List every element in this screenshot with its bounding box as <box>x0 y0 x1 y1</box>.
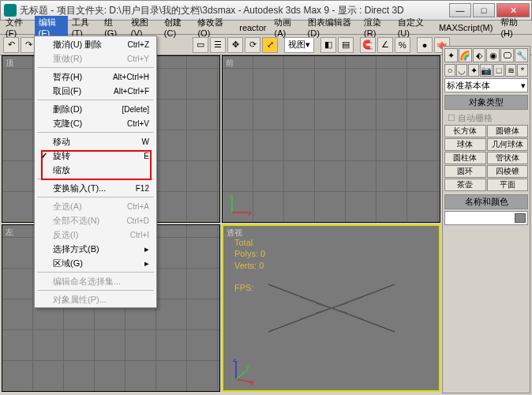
motion-tab[interactable]: ◉ <box>486 48 500 62</box>
menu-select-all[interactable]: 全选(A)Ctrl+A <box>36 199 155 213</box>
menu-create[interactable]: 创建(C) <box>160 16 194 39</box>
svg-text:z: z <box>233 359 238 363</box>
move-button[interactable]: ✥ <box>227 37 243 53</box>
minimize-button[interactable]: — <box>449 3 471 17</box>
prim-geosphere[interactable]: 几何球体 <box>487 138 529 151</box>
menu-customize[interactable]: 自定义(U) <box>394 16 435 39</box>
prim-cylinder[interactable]: 圆柱体 <box>444 152 486 164</box>
systems-subtab[interactable]: * <box>517 64 528 77</box>
svg-text:y: y <box>245 362 250 371</box>
helpers-subtab[interactable]: □ <box>493 64 504 77</box>
menu-delete[interactable]: 删除(D)[Delete] <box>36 102 155 116</box>
edit-menu-dropdown: 撤消(U) 删除Ctrl+Z 重做(R)Ctrl+Y 暂存(H)Alt+Ctrl… <box>34 36 157 308</box>
name-field[interactable] <box>444 211 528 225</box>
mirror-button[interactable]: ◧ <box>320 37 336 53</box>
menu-file[interactable]: 文件(F) <box>2 16 35 39</box>
prim-tube[interactable]: 管状体 <box>487 152 529 164</box>
prim-sphere[interactable]: 球体 <box>444 138 486 151</box>
rotate-button[interactable]: ⟳ <box>245 37 260 53</box>
align-button[interactable]: ▤ <box>338 37 354 53</box>
angle-snap-button[interactable]: ∠ <box>377 37 393 53</box>
category-dropdown[interactable]: 标准基本体▾ <box>444 78 528 92</box>
axis-gizmo: zxy <box>228 359 255 386</box>
rollout-name-color[interactable]: 名称和颜色 <box>444 194 528 209</box>
svg-line-14 <box>236 371 245 379</box>
menu-animation[interactable]: 动画(A) <box>270 16 303 39</box>
command-panel: ✦ 🌈 ⬖ ◉ 🖵 🔧 ○ ◡ ✦ 📷 □ ≋ * 标准基本体▾ 对象类型 ☐ … <box>442 46 530 393</box>
select-button[interactable]: ▭ <box>193 37 208 53</box>
display-tab[interactable]: 🖵 <box>500 48 514 62</box>
prim-plane[interactable]: 平面 <box>487 179 529 191</box>
menu-edit-named[interactable]: 编辑命名选择集... <box>36 274 155 288</box>
spacewarps-subtab[interactable]: ≋ <box>505 64 516 77</box>
prim-torus[interactable]: 圆环 <box>444 165 486 178</box>
menu-redo[interactable]: 重做(R)Ctrl+Y <box>36 51 155 66</box>
viewport-front[interactable]: 前 zx <box>222 55 440 223</box>
viewport-label: 左 <box>6 227 13 238</box>
shapes-subtab[interactable]: ◡ <box>456 64 467 77</box>
check-icon: ✔ <box>40 151 47 161</box>
menu-maxscript[interactable]: MAXScript(M) <box>435 22 496 33</box>
menu-select-invert[interactable]: 反选(I)Ctrl+I <box>36 228 155 242</box>
svg-text:x: x <box>248 208 251 217</box>
lights-subtab[interactable]: ✦ <box>468 64 479 77</box>
undo-button[interactable]: ↶ <box>3 37 19 53</box>
modify-tab[interactable]: 🌈 <box>459 48 472 62</box>
material-button[interactable]: ● <box>417 37 433 53</box>
menu-object-props[interactable]: 对象属性(P)... <box>36 292 155 307</box>
prim-cone[interactable]: 圆锥体 <box>487 125 529 137</box>
menu-rotate[interactable]: ✔旋转E <box>36 149 155 163</box>
viewport-perspective[interactable]: 透视 TotalPolys: 0Verts: 0FPS: zxy <box>222 224 440 392</box>
prim-pyramid[interactable]: 四棱锥 <box>487 165 529 178</box>
window-title: 无标题 - 项目文件夹: D:\用户目录\我的文档\3dsmax - Autod… <box>20 4 449 17</box>
svg-text:z: z <box>229 194 234 198</box>
menu-help[interactable]: 帮助(H) <box>496 16 530 39</box>
menu-hold[interactable]: 暂存(H)Alt+Ctrl+H <box>36 70 155 84</box>
hierarchy-tab[interactable]: ⬖ <box>473 48 486 62</box>
rollout-object-type[interactable]: 对象类型 <box>444 95 528 110</box>
prim-teapot[interactable]: 茶壶 <box>444 179 486 191</box>
menu-graph[interactable]: 图表编辑器(D) <box>304 16 361 39</box>
menu-fetch[interactable]: 取回(F)Alt+Ctrl+F <box>36 84 155 98</box>
menu-undo[interactable]: 撤消(U) 删除Ctrl+Z <box>36 37 155 51</box>
scale-button[interactable]: ⤢ <box>262 37 278 53</box>
grid <box>223 56 440 222</box>
menu-modifiers[interactable]: 修改器(O) <box>193 16 235 39</box>
create-tab[interactable]: ✦ <box>444 48 458 62</box>
chevron-right-icon: ▸ <box>144 244 149 254</box>
maximize-button[interactable]: □ <box>473 3 495 17</box>
snap-button[interactable]: 🧲 <box>360 37 376 53</box>
viewport-label: 前 <box>226 58 234 69</box>
menu-select-none[interactable]: 全部不选(N)Ctrl+D <box>36 213 155 228</box>
utilities-tab[interactable]: 🔧 <box>515 48 528 62</box>
axis-gizmo: zx <box>227 194 251 217</box>
menu-clone[interactable]: 克隆(C)Ctrl+V <box>36 116 155 130</box>
menu-transform-input[interactable]: 变换输入(T)...F12 <box>36 181 155 195</box>
cameras-subtab[interactable]: 📷 <box>480 64 493 77</box>
svg-text:x: x <box>250 378 255 386</box>
autogrid-checkbox[interactable]: ☐ 自动栅格 <box>444 111 528 125</box>
percent-snap-button[interactable]: % <box>395 37 410 53</box>
menu-move[interactable]: 移动W <box>36 134 155 149</box>
prim-box[interactable]: 长方体 <box>444 125 486 137</box>
viewport-label: 顶 <box>6 58 13 69</box>
svg-line-13 <box>236 379 252 382</box>
chevron-right-icon: ▸ <box>144 258 149 269</box>
menubar: 文件(F) 编辑(E) 工具(T) 组(G) 视图(V) 创建(C) 修改器(O… <box>0 21 532 35</box>
geometry-subtab[interactable]: ○ <box>444 64 455 77</box>
select-name-button[interactable]: ☰ <box>210 37 226 53</box>
menu-render[interactable]: 渲染(R) <box>360 16 394 39</box>
app-icon <box>4 4 17 17</box>
menu-region[interactable]: 区域(G)▸ <box>36 256 155 270</box>
menu-scale[interactable]: 缩放 <box>36 163 155 177</box>
menu-reactor[interactable]: reactor <box>235 22 270 33</box>
perspective-grid <box>223 226 439 390</box>
menu-select-by[interactable]: 选择方式(B)▸ <box>36 242 155 256</box>
refcoord-dropdown[interactable]: 视图 ▾ <box>284 37 314 53</box>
----
*TASK TO COMPLETE*: Repeat the lines above precisely and skip every picture.

*TASK SOLUTION*:
List every element in this screenshot with its bounding box as <box>x0 y0 x1 y1</box>.
motion-tab[interactable]: ◉ <box>486 48 500 62</box>
menu-select-all[interactable]: 全选(A)Ctrl+A <box>36 199 155 213</box>
menu-create[interactable]: 创建(C) <box>160 16 194 39</box>
svg-text:z: z <box>233 359 238 363</box>
move-button[interactable]: ✥ <box>227 37 243 53</box>
minimize-button[interactable]: — <box>449 3 471 17</box>
prim-geosphere[interactable]: 几何球体 <box>487 138 529 151</box>
menu-customize[interactable]: 自定义(U) <box>394 16 435 39</box>
prim-cylinder[interactable]: 圆柱体 <box>444 152 486 164</box>
systems-subtab[interactable]: * <box>517 64 528 77</box>
svg-text:y: y <box>245 362 250 371</box>
helpers-subtab[interactable]: □ <box>493 64 504 77</box>
menu-delete[interactable]: 删除(D)[Delete] <box>36 102 155 116</box>
edit-menu-dropdown: 撤消(U) 删除Ctrl+Z 重做(R)Ctrl+Y 暂存(H)Alt+Ctrl… <box>34 36 157 308</box>
name-field[interactable] <box>444 211 528 225</box>
mirror-button[interactable]: ◧ <box>320 37 336 53</box>
menu-file[interactable]: 文件(F) <box>2 16 35 39</box>
prim-tube[interactable]: 管状体 <box>487 152 529 164</box>
prim-sphere[interactable]: 球体 <box>444 138 486 151</box>
rotate-button[interactable]: ⟳ <box>245 37 260 53</box>
align-button[interactable]: ▤ <box>338 37 354 53</box>
angle-snap-button[interactable]: ∠ <box>377 37 393 53</box>
category-dropdown[interactable]: 标准基本体▾ <box>444 78 528 92</box>
axis-gizmo: zxy <box>228 359 255 386</box>
rollout-name-color[interactable]: 名称和颜色 <box>444 194 528 209</box>
svg-line-14 <box>236 371 245 379</box>
menu-animation[interactable]: 动画(A) <box>270 16 303 39</box>
command-panel: ✦ 🌈 ⬖ ◉ 🖵 🔧 ○ ◡ ✦ 📷 □ ≋ * 标准基本体▾ 对象类型 ☐ … <box>442 46 530 393</box>
select-button[interactable]: ▭ <box>193 37 208 53</box>
display-tab[interactable]: 🖵 <box>500 48 514 62</box>
prim-plane[interactable]: 平面 <box>487 179 529 191</box>
menu-edit-named[interactable]: 编辑命名选择集... <box>36 274 155 288</box>
spacewarps-subtab[interactable]: ≋ <box>505 64 516 77</box>
prim-torus[interactable]: 圆环 <box>444 165 486 178</box>
menu-redo[interactable]: 重做(R)Ctrl+Y <box>36 51 155 66</box>
viewport-front[interactable]: 前 zx <box>222 55 440 223</box>
viewport-label: 左 <box>6 227 13 238</box>
shapes-subtab[interactable]: ◡ <box>456 64 467 77</box>
check-icon: ✔ <box>40 151 47 161</box>
menu-maxscript[interactable]: MAXScript(M) <box>435 22 496 33</box>
menu-select-invert[interactable]: 反选(I)Ctrl+I <box>36 228 155 242</box>
svg-text:x: x <box>248 208 251 217</box>
lights-subtab[interactable]: ✦ <box>468 64 479 77</box>
undo-button[interactable]: ↶ <box>3 37 19 53</box>
modify-tab[interactable]: 🌈 <box>459 48 472 62</box>
material-button[interactable]: ● <box>417 37 433 53</box>
menu-object-props[interactable]: 对象属性(P)... <box>36 292 155 307</box>
prim-cone[interactable]: 圆锥体 <box>487 125 529 137</box>
menu-rotate[interactable]: ✔旋转E <box>36 149 155 163</box>
viewport-perspective[interactable]: 透视 TotalPolys: 0Verts: 0FPS: zxy <box>222 224 440 392</box>
prim-pyramid[interactable]: 四棱锥 <box>487 165 529 178</box>
window-title: 无标题 - 项目文件夹: D:\用户目录\我的文档\3dsmax - Autod… <box>20 4 449 17</box>
svg-text:z: z <box>229 194 234 198</box>
menu-help[interactable]: 帮助(H) <box>496 16 530 39</box>
menu-hold[interactable]: 暂存(H)Alt+Ctrl+H <box>36 70 155 84</box>
hierarchy-tab[interactable]: ⬖ <box>473 48 486 62</box>
rollout-object-type[interactable]: 对象类型 <box>444 95 528 110</box>
prim-teapot[interactable]: 茶壶 <box>444 179 486 191</box>
menu-graph[interactable]: 图表编辑器(D) <box>304 16 361 39</box>
menu-fetch[interactable]: 取回(F)Alt+Ctrl+F <box>36 84 155 98</box>
menu-undo[interactable]: 撤消(U) 删除Ctrl+Z <box>36 37 155 51</box>
scale-button[interactable]: ⤢ <box>262 37 278 53</box>
grid <box>223 56 440 222</box>
menu-modifiers[interactable]: 修改器(O) <box>193 16 235 39</box>
create-tab[interactable]: ✦ <box>444 48 458 62</box>
chevron-right-icon: ▸ <box>144 244 149 254</box>
maximize-button[interactable]: □ <box>473 3 495 17</box>
snap-button[interactable]: 🧲 <box>360 37 376 53</box>
viewport-label: 前 <box>226 58 234 69</box>
menu-select-none[interactable]: 全部不选(N)Ctrl+D <box>36 213 155 228</box>
utilities-tab[interactable]: 🔧 <box>515 48 528 62</box>
axis-gizmo: zx <box>227 194 251 217</box>
menu-clone[interactable]: 克隆(C)Ctrl+V <box>36 116 155 130</box>
menu-transform-input[interactable]: 变换输入(T)...F12 <box>36 181 155 195</box>
cameras-subtab[interactable]: 📷 <box>480 64 493 77</box>
svg-text:x: x <box>250 378 255 386</box>
autogrid-checkbox[interactable]: ☐ 自动栅格 <box>444 111 528 125</box>
percent-snap-button[interactable]: % <box>395 37 410 53</box>
menu-move[interactable]: 移动W <box>36 134 155 149</box>
prim-box[interactable]: 长方体 <box>444 125 486 137</box>
viewport-label: 顶 <box>6 58 13 69</box>
svg-line-13 <box>236 379 252 382</box>
chevron-right-icon: ▸ <box>144 258 149 269</box>
menubar: 文件(F) 编辑(E) 工具(T) 组(G) 视图(V) 创建(C) 修改器(O… <box>0 21 532 35</box>
geometry-subtab[interactable]: ○ <box>444 64 455 77</box>
select-name-button[interactable]: ☰ <box>210 37 226 53</box>
menu-render[interactable]: 渲染(R) <box>360 16 394 39</box>
app-icon <box>4 4 17 17</box>
menu-region[interactable]: 区域(G)▸ <box>36 256 155 270</box>
menu-scale[interactable]: 缩放 <box>36 163 155 177</box>
menu-reactor[interactable]: reactor <box>235 22 270 33</box>
perspective-grid <box>223 226 439 390</box>
menu-select-by[interactable]: 选择方式(B)▸ <box>36 242 155 256</box>
refcoord-dropdown[interactable]: 视图 ▾ <box>284 37 314 53</box>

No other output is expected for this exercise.